藤原せいこさん(女性・50代・宮崎県)
藤原酒店 創業130年 酒類卸会社 勤務
「ただの勉強じゃない。イタリアの風土を肌で生きた日々が、私に最高の『自信』をくれました」
30年の歴史を持つ家業のために、本場で学ぶということ
宮崎県にある家業の藤原酒店は、今年で創立130周年の節目を迎えます。
ソムリエコースを受講した当時、大型の量販店などが増える中で、私たちがこれから先もお客様に選ばれ続けるために必要なのは、他にはない「専門知識」と「培ってきた歴史」だけだと思っていました。 それなら、紀元前2000年からワインを造り続けているイタリアの地で、本物の文化をこの目で見、学ぶことにはものすごい価値があるはず。そう考えて、思い切ってイタリアへと飛び立ちました。
「時代」が頭をぐるぐる回る猛勉強!それを救ってくれた温かいサポート
イタリアでの勉強は、想像以上に本格的で、正直とてもハードでした(笑)。 授業を終えて滞在先に戻って机に向かっている間、プレッシャーからか頭の中でずっと中島みゆきの「時代」がぐるぐると流れていたのは、今では笑い話です。 でも、そんな大変な時期を支えてくれたのが、スタッフの皆さんでした。安心して勉強に集中できるよう、いつも側に寄り添い、優しく支えてくださったおかげで、プレッシャーに負けずに最後まで走りきることができました。
忘れられない、イタリアならではの体験
そして何より、このコースで得られた体験は、日本では絶対に味わえない素晴らしいものばかりでした。 最高峰のワインが生まれるボルゲリへの小旅行、フランチャコルタのワインフェスティバル、そしてワイナリーでの贅沢な試飲。

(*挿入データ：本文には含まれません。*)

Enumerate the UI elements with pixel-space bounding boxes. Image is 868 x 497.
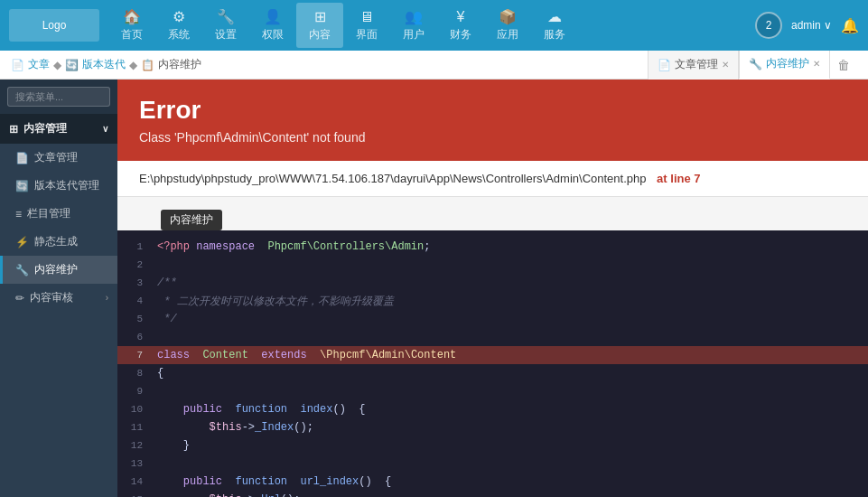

何より嬉しかったのは、モンテカティーニ・テルメという美しい街で、現地の人たちと同じように「暮らす」体験ができたことです。 勉強の合間に近くのバールへふらりと行ってエスプレッソを飲んだり、夕方にアペリティーボ(食前酒)を頼んで息抜きをしたり。街を歩きながらイタリアの風土や文化を五感で知ること。これこそが、ワインを真に理解するために一番大切なことなんだと、暮らしの中で自然と実感できました。
合格はゴールではなく、新しいワイン人生のスタート
あの濃密で楽しかった日々を乗り越えた後、自分の中に「確固たる自信」が生まれました。 本場でワインの文化を五感で学び、プロとして認められたという経験は、今、仕事でお客様(飲食店様や小売店様)へワインをご提案する上で、本当に大きな強みになっています。
イタリアの美しい風土、温かい人たち、そして仲間と過ごした一生モノの時間。あの日々を胸に、これからもたくさんの人にワインの魅力を届けていきたいです。